In [1]:
import pandas as pd
import altair as alt
from altair.expr import datum
alt.data_transformers.disable_max_rows()

garbage = pd.read_csv("../Datasets/garbage.csv") # Change path!

selection = alt.selection_multi(fields=['Borough']) # A different kind of selection!

borough_color = alt.condition(selection,
                      alt.Color('Borough:N', legend=None),
                      alt.value('lightgray'))
borough_opacity = alt.condition(selection, alt.value(1.0), alt.value(0))

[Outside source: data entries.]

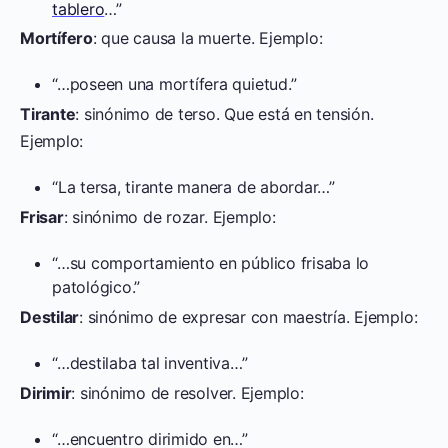
tablero
…”
Mortífero
: que causa la muerte. Ejemplo:
“…poseen una mortífera quietud.”
Tirante
: sinónimo de terso. Que está en tensión.
Ejemplo:
“La tersa, tirante manera de abordar…”
Frisar
: sinónimo de rozar. Ejemplo:
“…su comportamiento en público frisaba lo
patológico.”
Destilar
: sinónimo de expresar con maestría. Ejemplo:
“…destilaba tal inventiva…”
Dirimir
: sinónimo de resolver. Ejemplo:
“…encuentro dirimido en…”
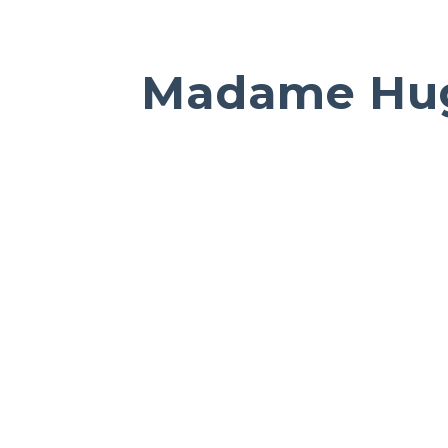
Madame Hu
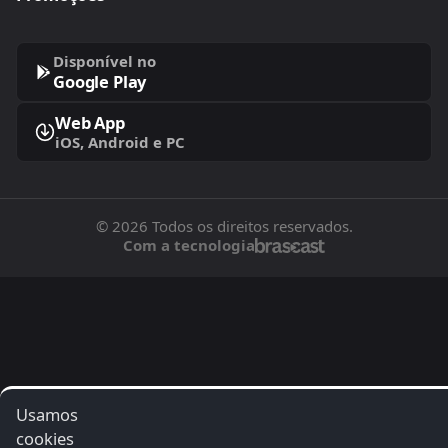
Disponível no
Google Play
Web App
iOS, Android e PC
© 2026 Todos os direitos reservados.
Com a tecnologia
Usamos
cookies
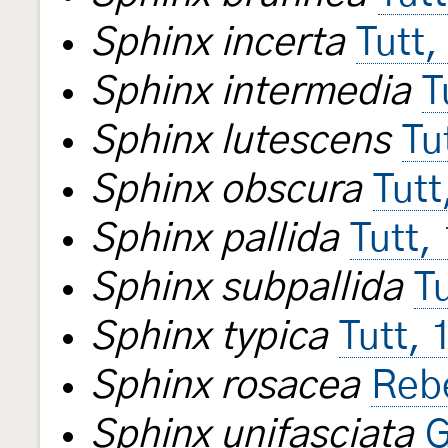
Sphinx incerta
Tutt,
Sphinx intermedia
T
Sphinx lutescens
Tu
Sphinx obscura
Tutt
Sphinx pallida
Tutt,
Sphinx subpallida
T
Sphinx typica
Tutt, 
Sphinx rosacea
Reb
Sphinx unifasciata
G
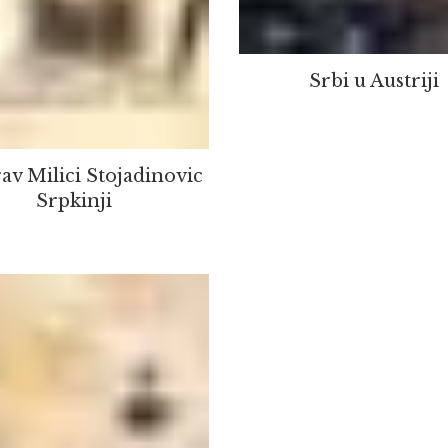
Srbi u Austriji
av Milici Stojadinovic
Srpkinji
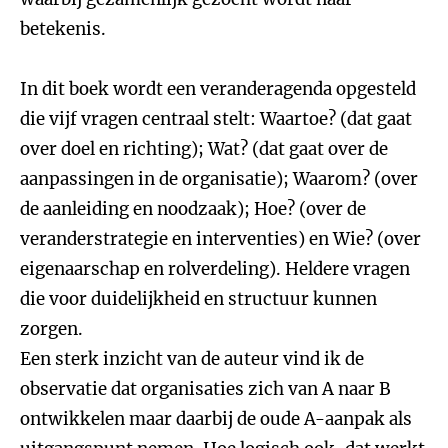
betekenis.
In dit boek wordt een veranderagenda opgesteld
die vijf vragen centraal stelt: Waartoe? (dat gaat
over doel en richting); Wat? (dat gaat over de
aanpassingen in de organisatie); Waarom? (over
de aanleiding en noodzaak); Hoe? (over de
veranderstrategie en interventies) en Wie? (over
eigenaarschap en rolverdeling). Heldere vragen
die voor duidelijkheid en structuur kunnen
zorgen.
Een sterk inzicht van de auteur vind ik de
observatie dat organisaties zich van A naar B
ontwikkelen maar daarbij de oude A-aanpak als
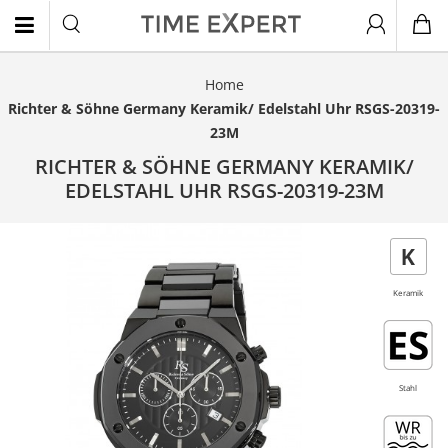
Home
EN
Richter & Söhne Germany Keramik/ Edelstahl Uhr RSGS-20319-
23M
RICHTER & SÖHNE GERMANY KERAMIK/
EDELSTAHL UHR RSGS-20319-23M
- 55%
Neu
Keramik
Stahl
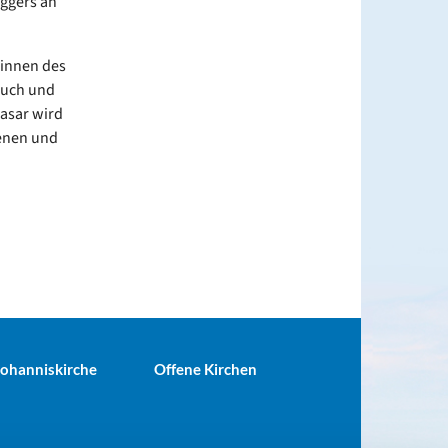
ggers an
:innen des
euch und
basar wird
senen und
 Johanniskirche
Offene Kirchen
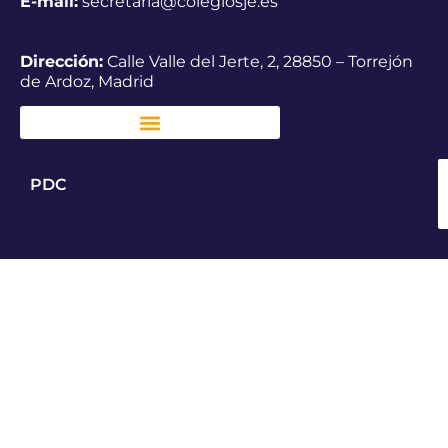
E-mail:
secretaria@colegiosje.es
Dirección:
Calle Valle del Jerte, 2, 28850 – Torrejón
de Ardoz, Madrid
PDC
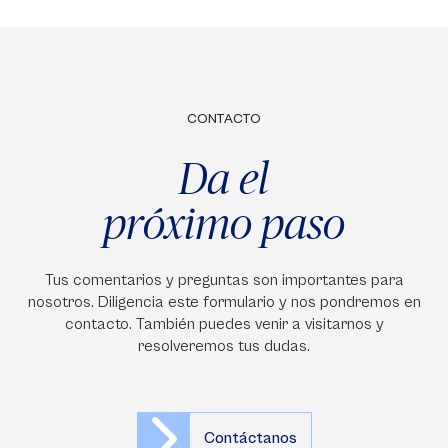
CONTACTO
Da el
próximo paso
Tus comentarios y preguntas son importantes para
nosotros. Diligencia este formulario y nos pondremos en
contacto. También puedes venir a visitarnos y
resolveremos tus dudas.
Contáctanos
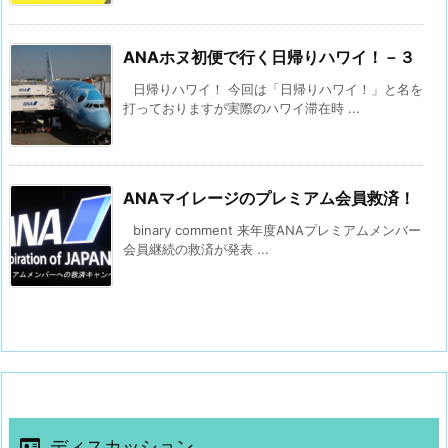
ANAホヌ初便で行く日帰りハワイ！－３
日帰りハワイ！ 今回は「日帰りハワイ！」と名を
打っておりますが実際のハワイ滞在時 ...
ANAマイレージのプレミアム会員救済！
binary comment 来年度ANAプレミアムメンバー
会員継続の救済が発表 ...
ディスカッション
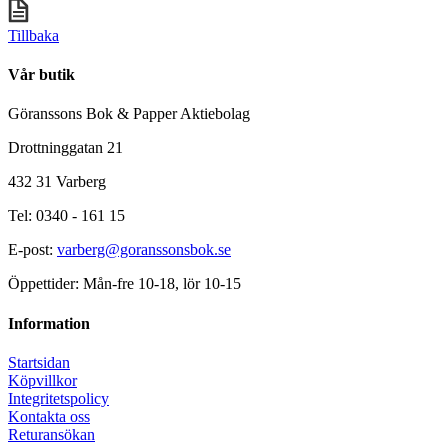
Tillbaka
Vår butik
Göranssons Bok & Papper Aktiebolag
Drottninggatan 21
432 31 Varberg
Tel: 0340 - 161 15
E-post:
varberg@goranssonsbok.se
Öppettider: Mån-fre 10-18, lör 10-15
Information
Startsidan
Köpvillkor
Integritetspolicy
Kontakta oss
Returansökan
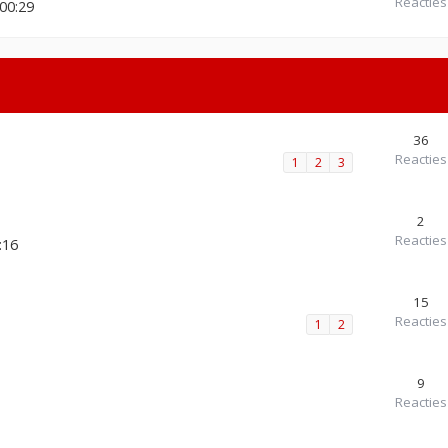
Reacties
00:29
36
Reacties
1
2
3
2
Reacties
:16
15
Reacties
1
2
9
Reacties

# Create scatterplot of bill length vs bill depth
scatterplot = alt.Chart(garbage).mark_line().encode(
    x=alt.X("Month:T", scale=alt.Scale(zero=False)),
    y=alt.Y("Garbage Collected (tn):Q", scale=alt.Scale(zero=False)),
    color=borough_color,
    opacity=borough_opacity,

).properties(title="Garbage Collected (in tons) Across NYC from 1990-2022", width=1500, height=300)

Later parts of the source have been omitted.